Prepolymerization was carried out at 30°C for 1.5 hours. After that, Zr of ethylenebis(indenyl)zirconium dichloride
51.9 ml of a toluene solution having a concentration of 0.00287 mol/liter was added, and the prepolymerization was further continued at 30° C. for 4 hours. The subsequent operations were carried out in the same manner as in Example 1 to obtain a solid catalyst containing 11.5 milligram atoms of zirconium, 0.71 grams of aluminum, and 1700 grams of polyethylene per 100 g of silica. [Polymerization] In the polymerization of Example 1, a mixed gas of ethylene and 1-butene (1-butene content: 4.4 mol%) was used instead of ethylene, the amount of hydrogen added was 30 Nml, and the amount of triisobutylaluminum was 0. Polymerization was carried out in the same manner as in Example 1, except that 0.005 milligram atoms of the solid catalyst component prepared above was used in terms of zirconium atoms, and the bulk specific gravity was 0.39 g/cm3, and the MFR was 0.5 mmol. 53
g/10 minutes, the melt tension (MT) is 12 g,
137 g of a polymer having a density of 0.917 g/cm3 was obtained.

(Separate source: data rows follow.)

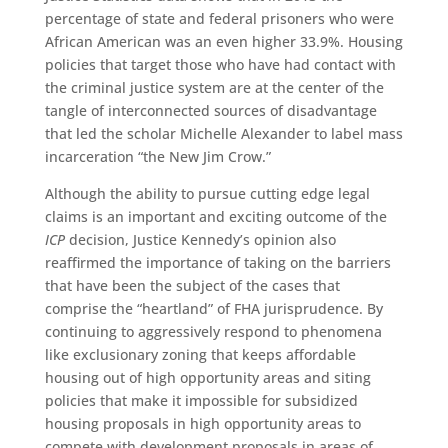
percentage of state and federal prisoners who were
African American was an even higher 33.9%. Housing
policies that target those who have had contact with
the criminal justice system are at the center of the
tangle of interconnected sources of disadvantage
that led the scholar Michelle Alexander to label mass
incarceration “the New Jim Crow.”
Although the ability to pursue cutting edge legal
claims is an important and exciting outcome of the
ICP
decision, Justice Kennedy’s opinion also
reaffirmed the importance of taking on the barriers
that have been the subject of the cases that
comprise the “heartland” of FHA jurisprudence. By
continuing to aggressively respond to phenomena
like exclusionary zoning that keeps affordable
housing out of high opportunity areas and siting
policies that make it impossible for subsidized
housing proposals in high opportunity areas to
compete with development proposals in areas of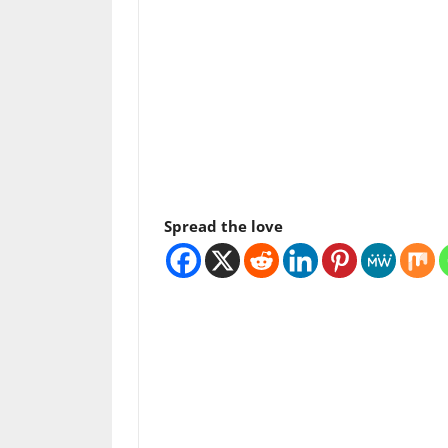
Spread the love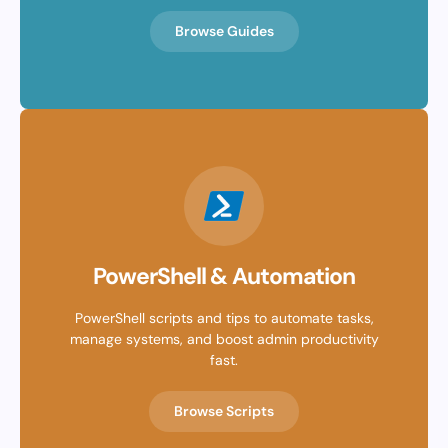
Browse Guides
PowerShell & Automation
PowerShell scripts and tips to automate tasks,
manage systems, and boost admin productivity
fast.
Browse Scripts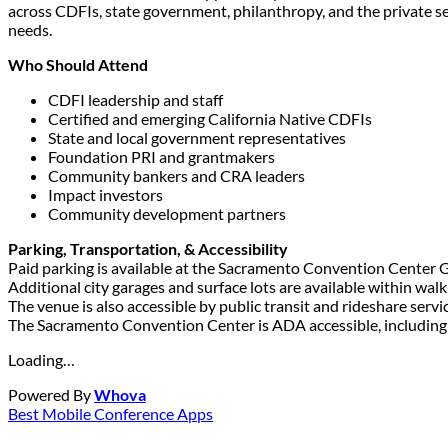
across CDFIs, state government, philanthropy, and the private s
needs.
Who Should Attend
CDFI leadership and staff
Certified and emerging California Native CDFIs
State and local government representatives
Foundation PRI and grantmakers
Community bankers and CRA leaders
Impact investors
Community development partners
Parking, Transportation, & Accessibility
Paid parking is available at the Sacramento Convention Center 
Additional city garages and surface lots are available within walk
The venue is also accessible by public transit and rideshare servi
The Sacramento Convention Center is ADA accessible, including e
Loading…
Powered By
Whova
Best Mobile Conference Apps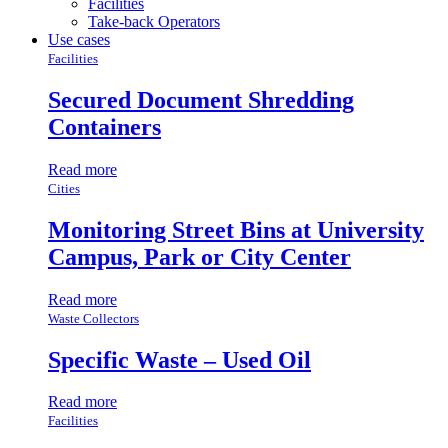
Facilities
Take-back Operators
Use cases
Facilities
Secured Document Shredding
Containers
Read more
Cities
Monitoring Street Bins at University
Campus, Park or City Center
Read more
Waste Collectors
Specific Waste – Used Oil
Read more
Facilities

[Brief explanation of the drawing]

FIG. 1 is an explanatory diagram of an olefin polymerization catalyst according to the present invention.

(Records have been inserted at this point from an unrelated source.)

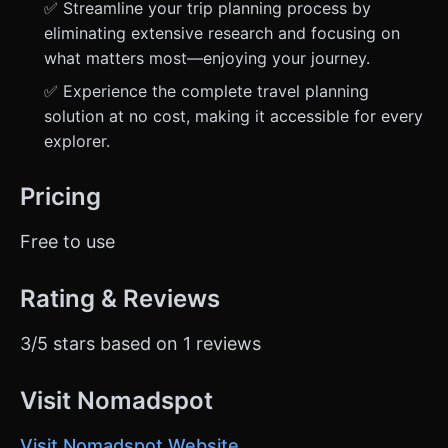
✅ Streamline your trip planning process by
eliminating extensive research and focusing on
what matters most—enjoying your journey.
✅ Experience the complete travel planning
solution at no cost, making it accessible for every
explorer.
Pricing
Free to use
Rating & Reviews
3/5 stars based on 1 reviews
Visit Nomadspot
Visit Nomadspot Website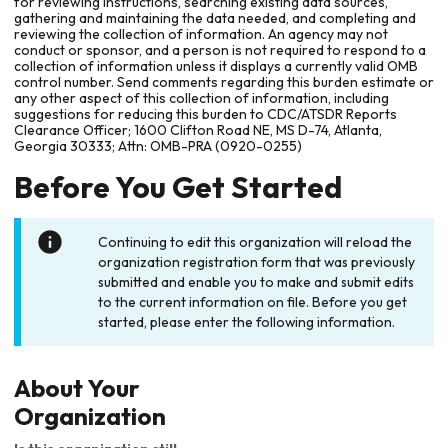
for reviewing instructions, searching existing data sources,
gathering and maintaining the data needed, and completing and
reviewing the collection of information. An agency may not
conduct or sponsor, and a person is not required to respond to a
collection of information unless it displays a currently valid OMB
control number. Send comments regarding this burden estimate or
any other aspect of this collection of information, including
suggestions for reducing this burden to CDC/ATSDR Reports
Clearance Officer; 1600 Clifton Road NE, MS D-74, Atlanta,
Georgia 30333; Attn: OMB-PRA (0920-0255)
Before You Get Started
Continuing to edit this organization will reload the
organization registration form that was previously
submitted and enable you to make and submit edits
to the current information on file. Before you get
started, please enter the following information.
About Your
Organization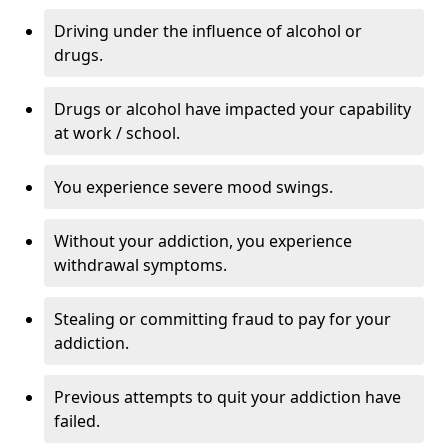
Driving under the influence of alcohol or
drugs.
Drugs or alcohol have impacted your capability
at work / school.
You experience severe mood swings.
Without your addiction, you experience
withdrawal symptoms.
Stealing or committing fraud to pay for your
addiction.
Previous attempts to quit your addiction have
failed.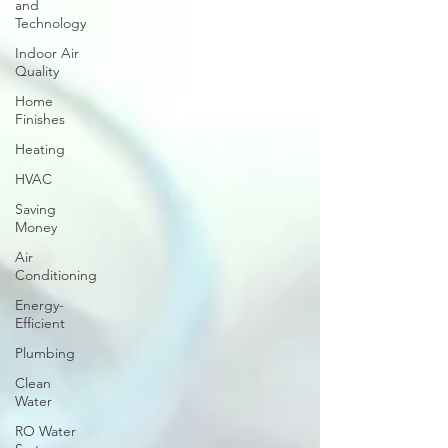
and
Technology
Indoor Air
Quality
Home
Finishes
Heating
HVAC
Saving
Money
Air
Conditioning
Energy-
Efficient
Plumbing
Clean
Water
RO Water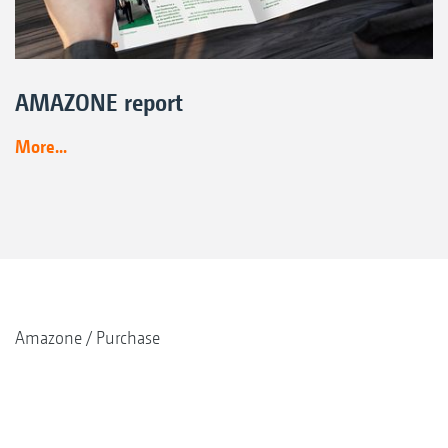
AMAZONE report
More...
Amazone
Purchase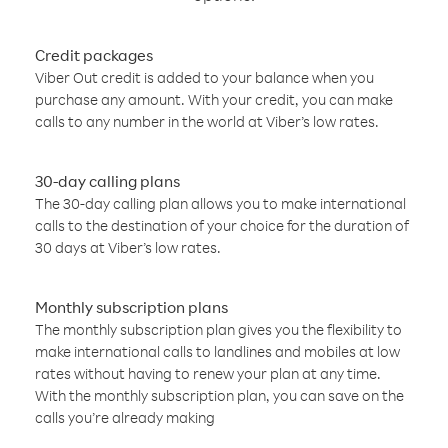
Credit packages
Viber Out credit is added to your balance when you
purchase any amount. With your credit, you can make
calls to any number in the world at Viber’s low rates.
30-day calling plans
The 30-day calling plan allows you to make international
calls to the destination of your choice for the duration of
30 days at Viber’s low rates.
Monthly subscription plans
The monthly subscription plan gives you the flexibility to
make international calls to landlines and mobiles at low
rates without having to renew your plan at any time.
With the monthly subscription plan, you can save on the
calls you’re already making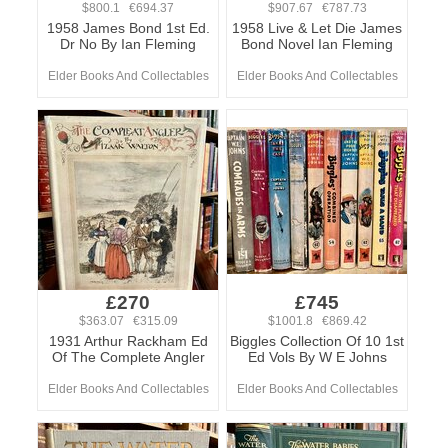
$800.1 €694.37
$907.67 €787.73
1958 James Bond 1st Ed.
1958 Live & Let Die James
Dr No By Ian Fleming
Bond Novel Ian Fleming
Elder Books And Collectables
Elder Books And Collectables
£270
£745
$363.07 €315.09
$1001.8 €869.42
1931 Arthur Rackham Ed
Biggles Collection Of 10 1st
Of The Complete Angler
Ed Vols By W E Johns
Elder Books And Collectables
Elder Books And Collectables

[Figure 2] I of benzene-insoluble aluminum oxy compound
This is the R spectrum.

[Figure 3] I of benzene-soluble aluminum oxy compound
This is the R spectrum.

Claims (6)

[Claims] Claim 1: [A] a particulate carrier; [B] a transition metal compound containing ligands having a cycloalkadienyl skeleton that are not bonded to each other; and [C] a coordination having a cycloalkadienyl skeleton. [ D] A solid catalyst for olefin polymerization, which is formed by prepolymerizing an olefin in a suspension or gas phase containing an organoaluminumoxy compound. [Claim 2] [A] a particulate carrier; [B] a transition metal compound containing ligands having a cycloalkadienyl skeleton that are not bonded to each other; and [C] a coordination having a cycloalkadienyl skeleton. [ A solid catalyst for olefin polymerization, which is formed by prepolymerizing an olefin in a suspension or gas phase containing D] an organoaluminumoxy compound and [E] an organoaluminum compound. . 3. A method for polymerizing olefins, which comprises polymerizing or copolymerizing olefins in the presence of the solid catalyst for olefin polymerization according to claim 1. 4. A method for polymerizing olefins, which comprises polymerizing or copolymerizing olefins in the presence of the solid catalyst for olefin polymerization according to claim 2. 5. A method for polymerizing olefins, which comprises polymerizing or copolymerizing olefins in the presence of the solid catalyst for olefin polymerization according to claim 1 and an organoaluminum compound. 6. A method for polymerizing olefins, which comprises polymerizing or copolymerizing olefins in the presence of the solid catalyst for olefin polymerization according to claim 2 and an organoaluminum compound.